Parliament unites to pass Law on Waste

Parliament passed one of the most difficult pieces of environmental legislation, the Law on Waste, May 15 in a rare case of coalition and opposition accord. Of 119 members of parliament (MPs) present, 115 voted in favour of the law, prompting Environment Minister Lászlo Miklós to thank the MPs for their cooperation in passing the crucial legislation.
The Parliamentary Environmental Committee submitted more than 207 proposals to change the cabinet draft of the law. The most problematic issue was the Recycling Fund, securing its control and operations, and calculating future recycling fees. The new legislation matches EU requirements and should see the restarting of recycling programmes for paper, glass, plastic, batteries, old cars, tires, electronic waste, iron packaging materials and bulbs.


Kukan: Slovakia supports US missile defence

Foreign Affairs Minister Eduard Kukan said that Slovakia supports US plans to build its National Missile Defence (NMD) system. Speaking in Bratislava on May 10, Kukan added that Slovakia would also welcome an initiative to create a defensive shield around NATO members.
František Šebej, head of the Slovak integration committee, said that the Anti-Ballistic Missile (ABM) treaty between the US and the Soviet Union preventing the development of missile defence systems was a Cold War relic which should have been eliminated long ago.
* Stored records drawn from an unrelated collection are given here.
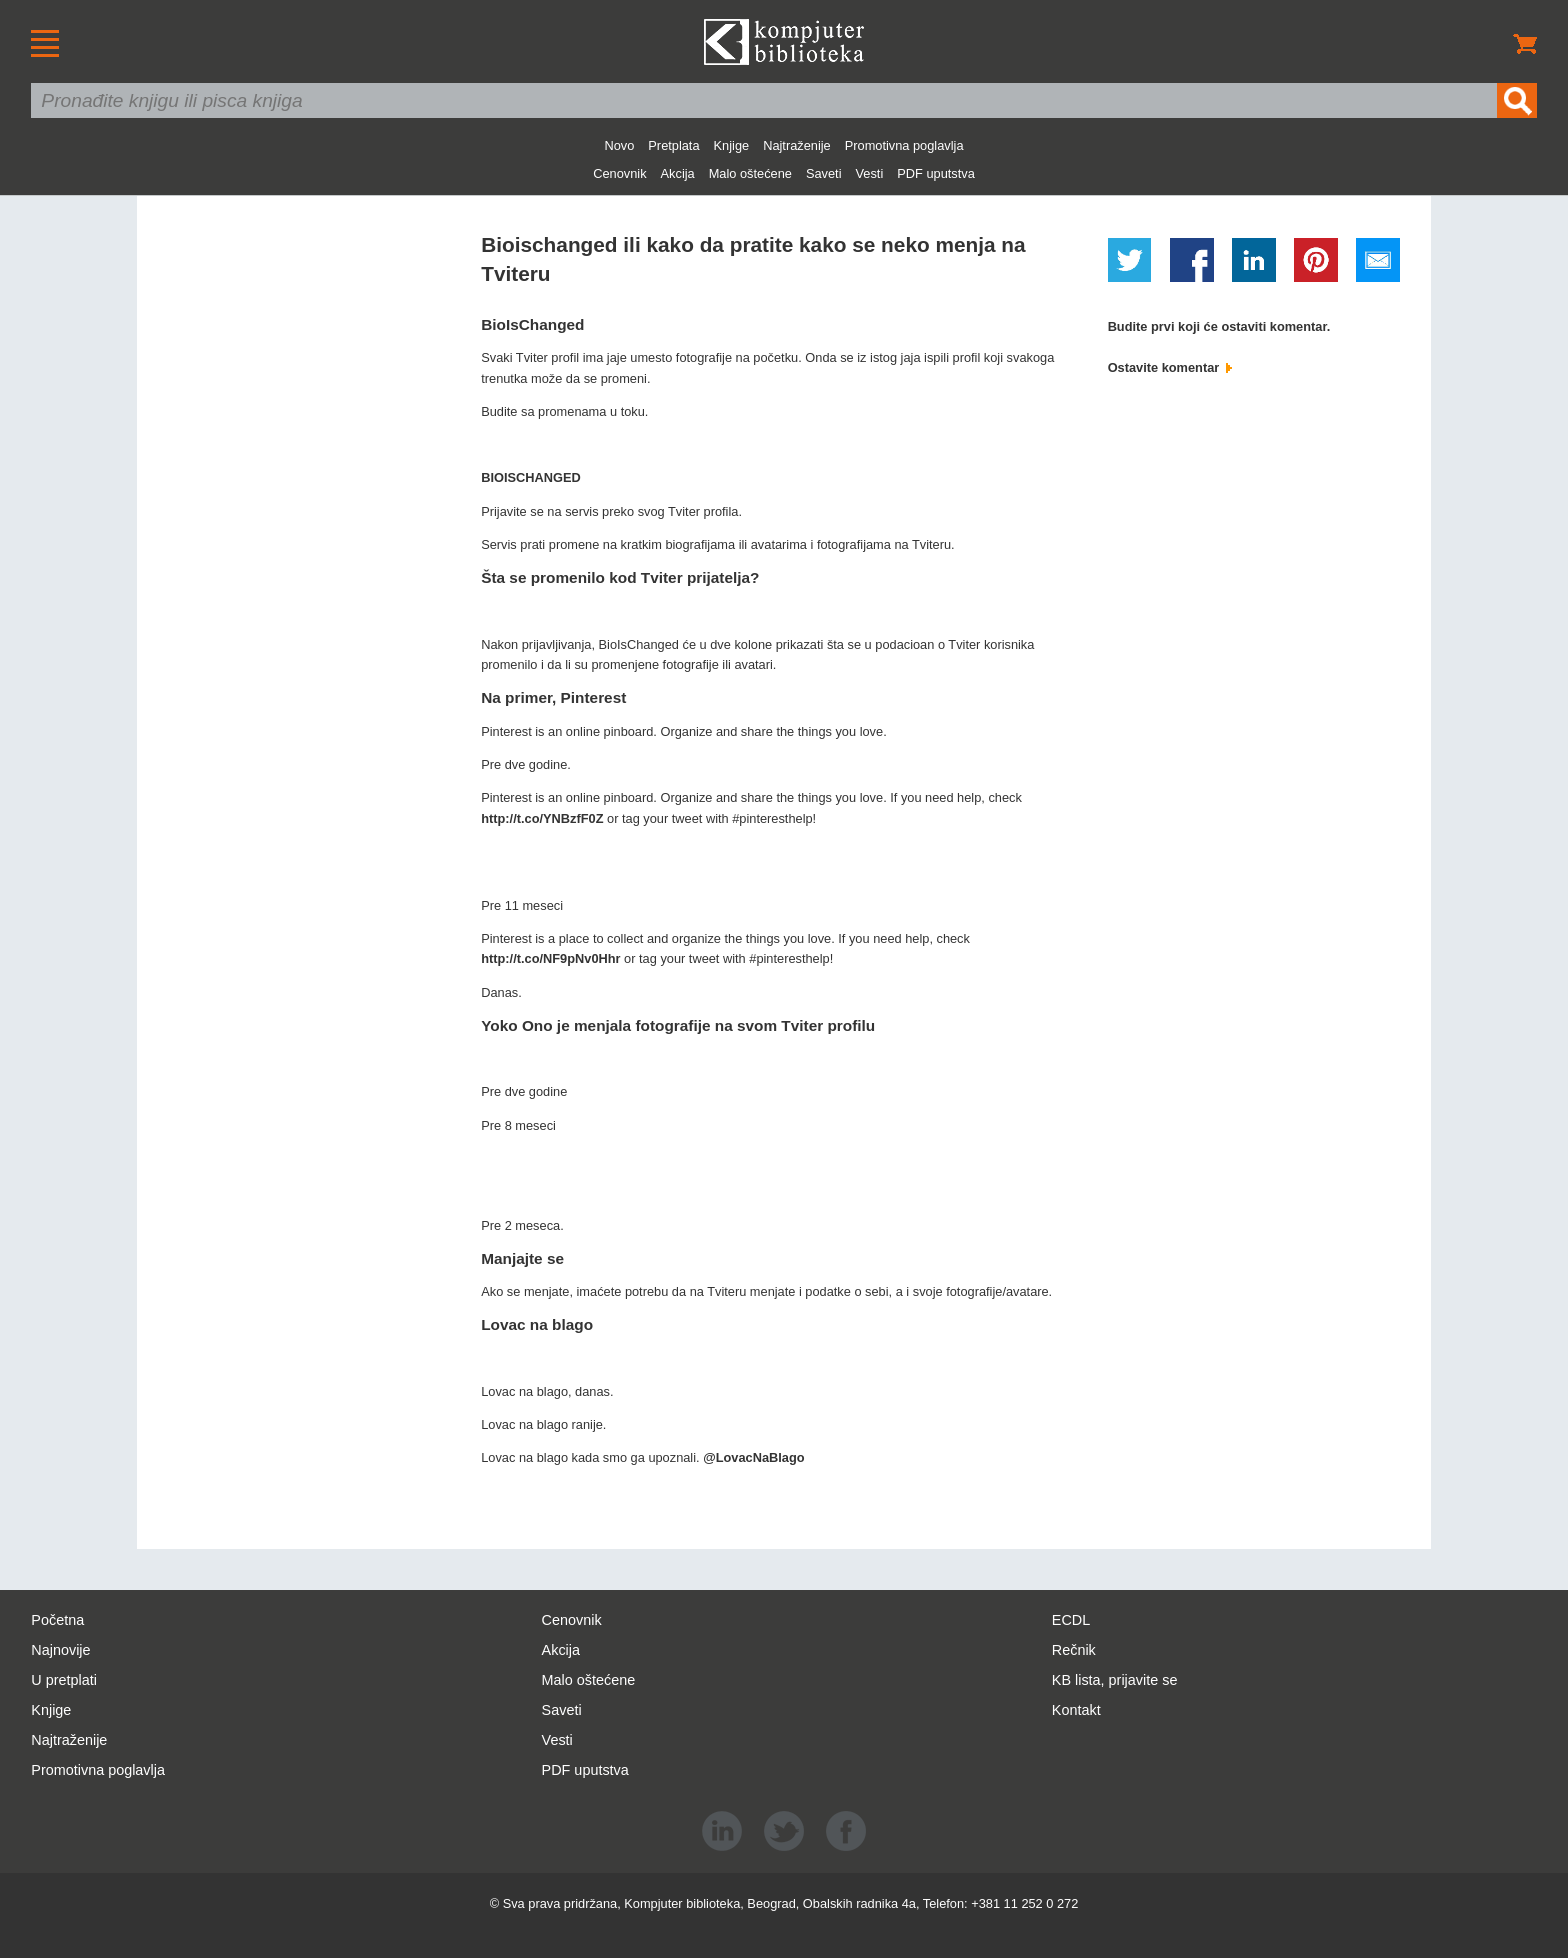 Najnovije (60, 1650)
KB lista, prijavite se (1115, 1680)
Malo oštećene (750, 173)
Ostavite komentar (1170, 367)
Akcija (678, 173)
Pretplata (673, 145)
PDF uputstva (936, 173)
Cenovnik (619, 173)
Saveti (824, 173)
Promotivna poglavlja (904, 145)
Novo (619, 145)
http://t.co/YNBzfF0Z (542, 818)
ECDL (1071, 1620)
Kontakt (1076, 1710)
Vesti (870, 173)
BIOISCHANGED (531, 477)
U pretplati (64, 1680)
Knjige (732, 145)
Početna (57, 1620)
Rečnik (1074, 1650)
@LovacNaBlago (753, 1457)
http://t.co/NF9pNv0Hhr (550, 958)
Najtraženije (797, 145) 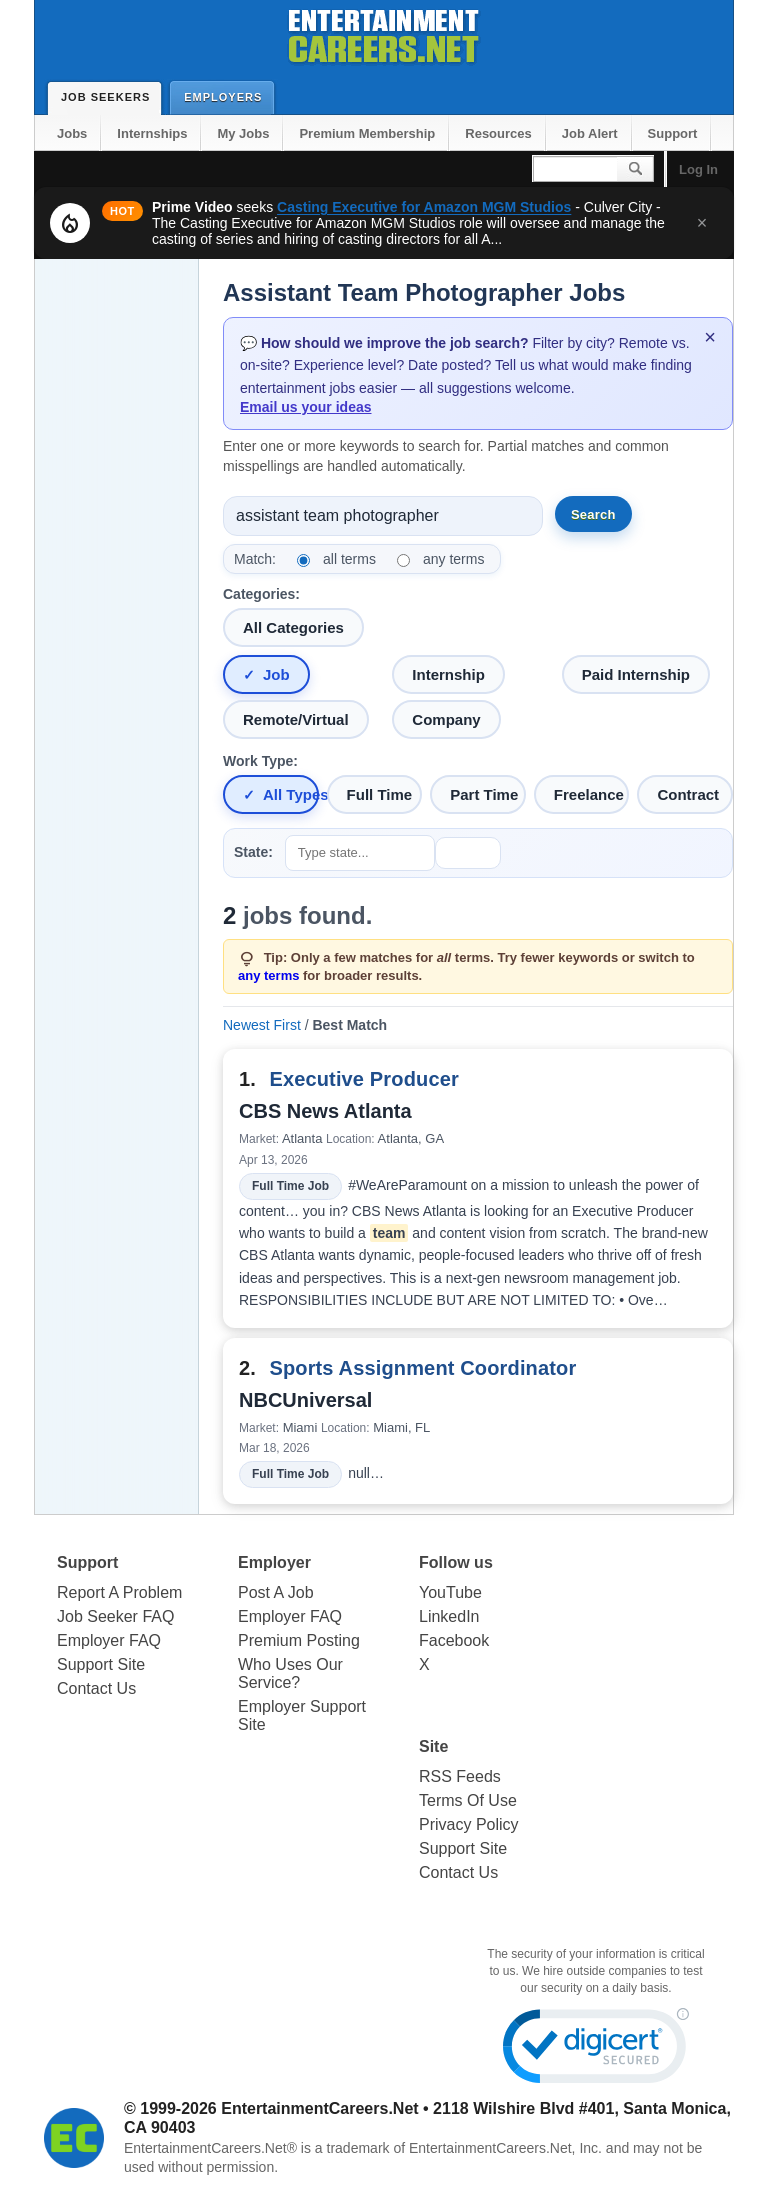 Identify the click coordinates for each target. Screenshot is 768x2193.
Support (673, 133)
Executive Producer (363, 1079)
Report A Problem (119, 1592)
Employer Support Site (302, 1715)
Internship (448, 674)
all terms (349, 559)
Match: (255, 559)
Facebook (454, 1640)
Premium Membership (367, 133)
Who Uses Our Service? (290, 1673)
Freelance (589, 794)
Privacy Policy (469, 1824)
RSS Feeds (460, 1776)
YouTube (450, 1592)
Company (446, 719)
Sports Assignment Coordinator (422, 1368)
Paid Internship (636, 674)
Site (433, 1746)
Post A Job (276, 1592)
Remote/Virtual (296, 719)
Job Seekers (110, 97)
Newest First (262, 1025)
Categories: (261, 594)
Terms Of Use (468, 1800)
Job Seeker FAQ (115, 1616)
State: (253, 852)
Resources (498, 133)
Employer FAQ (109, 1640)
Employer (274, 1562)
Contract (688, 794)
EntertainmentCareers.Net (319, 2108)
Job (276, 674)
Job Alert (590, 133)
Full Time (380, 794)
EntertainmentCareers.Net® (210, 2148)
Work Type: (260, 761)
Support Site (101, 1664)
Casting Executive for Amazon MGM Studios (424, 207)
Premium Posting (299, 1640)
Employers (227, 96)
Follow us (456, 1562)
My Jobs (243, 133)
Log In (698, 169)
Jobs (72, 133)
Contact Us (96, 1688)
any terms (453, 559)
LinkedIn (449, 1616)
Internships (152, 133)
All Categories (293, 627)
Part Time (484, 794)
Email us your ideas (306, 407)
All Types (291, 794) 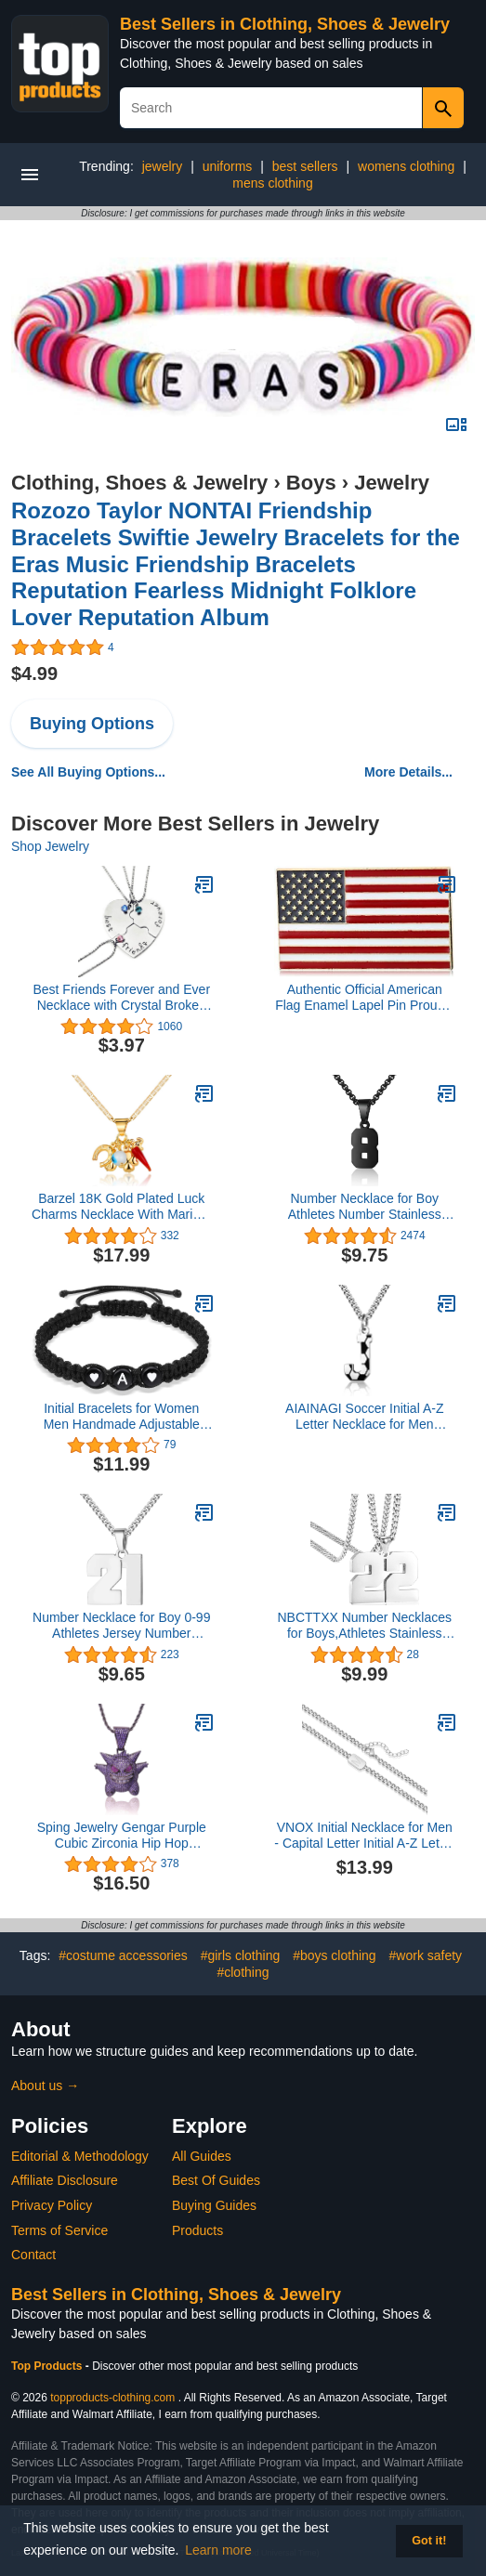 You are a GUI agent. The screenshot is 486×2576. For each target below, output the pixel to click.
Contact (33, 2254)
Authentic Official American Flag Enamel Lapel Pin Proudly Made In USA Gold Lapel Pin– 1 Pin (364, 997)
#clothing (243, 1972)
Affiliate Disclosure (64, 2180)
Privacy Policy (51, 2205)
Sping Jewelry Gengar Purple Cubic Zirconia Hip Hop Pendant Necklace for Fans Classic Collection (121, 1835)
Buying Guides (214, 2205)
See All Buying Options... (88, 772)
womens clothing (406, 166)
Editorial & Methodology (80, 2156)
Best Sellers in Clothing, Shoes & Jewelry (285, 24)
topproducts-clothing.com (112, 2397)
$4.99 (34, 673)
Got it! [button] (429, 2540)
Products (197, 2230)
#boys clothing (334, 1955)
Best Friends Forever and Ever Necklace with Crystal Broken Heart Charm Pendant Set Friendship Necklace (121, 997)
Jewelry (391, 482)
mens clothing (272, 183)
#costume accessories (123, 1955)
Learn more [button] (218, 2550)
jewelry (162, 166)
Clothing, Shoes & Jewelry (139, 482)
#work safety (426, 1955)
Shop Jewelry (50, 846)
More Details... (408, 772)
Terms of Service (59, 2230)
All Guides (201, 2156)
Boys (311, 482)
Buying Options (92, 723)
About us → (45, 2085)
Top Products (48, 2366)
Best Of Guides (216, 2180)
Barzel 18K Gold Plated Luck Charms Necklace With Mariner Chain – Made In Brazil (122, 1207) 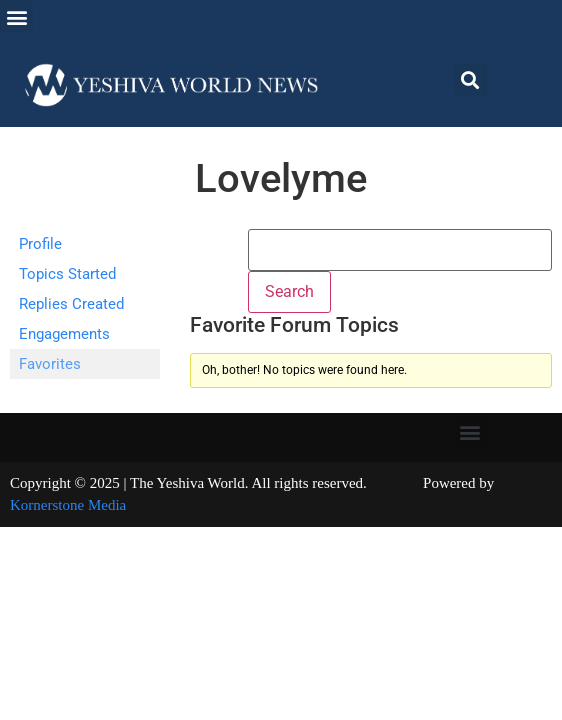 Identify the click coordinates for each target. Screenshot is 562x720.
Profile (40, 244)
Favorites (50, 364)
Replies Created (71, 304)
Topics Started (67, 274)
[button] (16, 16)
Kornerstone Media (68, 505)
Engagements (64, 334) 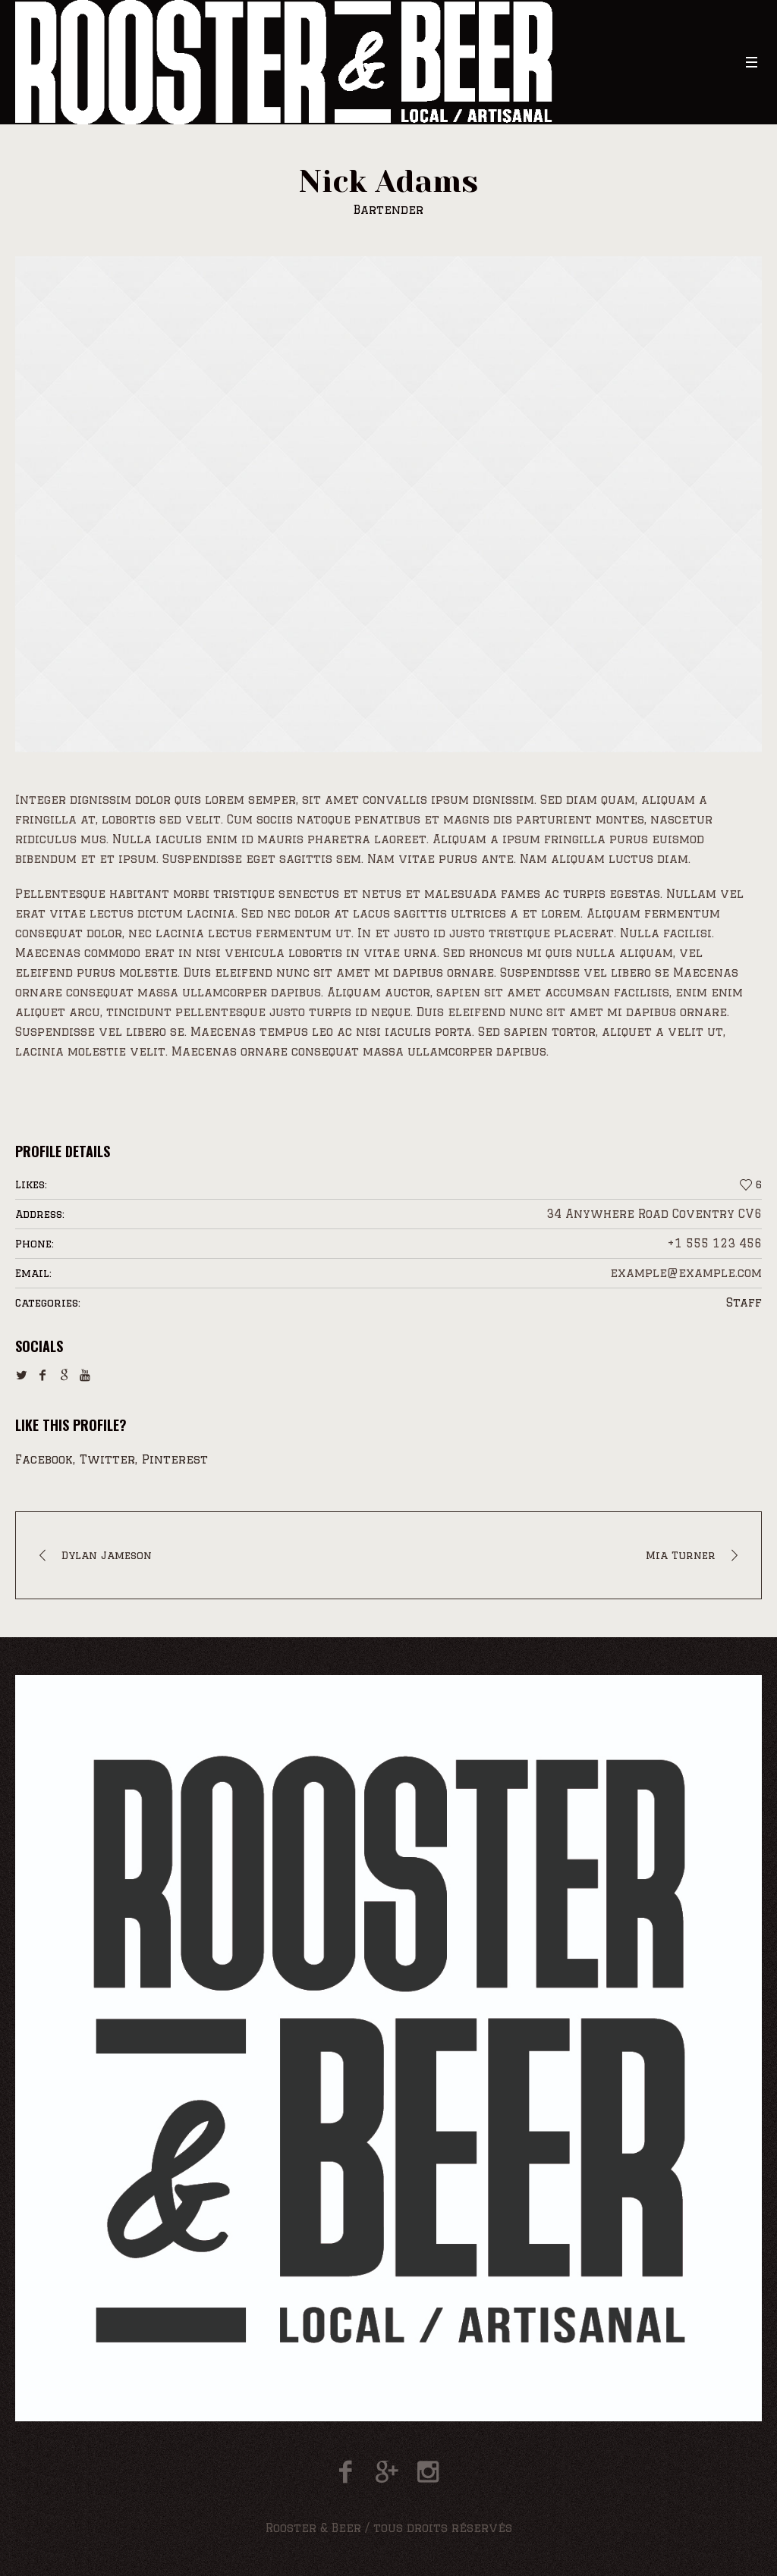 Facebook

When the treaty was signed in 1972, he said, there were only two superpowers with ballistic missiles, while today the number is higher.


Mária Kadlečíková nominated for Hamžík's post

Ousted Deputy PM for Integration Pavol Hamžík nominated Party of Civic Understanding (SOP) colleague Mária Kadlečíková as his replacement on May 14. Kadlečíková said she would try to bring more transparency to the distribution and funding of projects sponsored by the European Union.
Kadlečíková added that communication between government departments needed improvement. Hamžík was fired after he allegedly failed to inform Prime Minister Mikuláš Dzurinda that the EC had sent a letter expressing concern over how EU funds were being distributed some three weeks before the media reported the situation.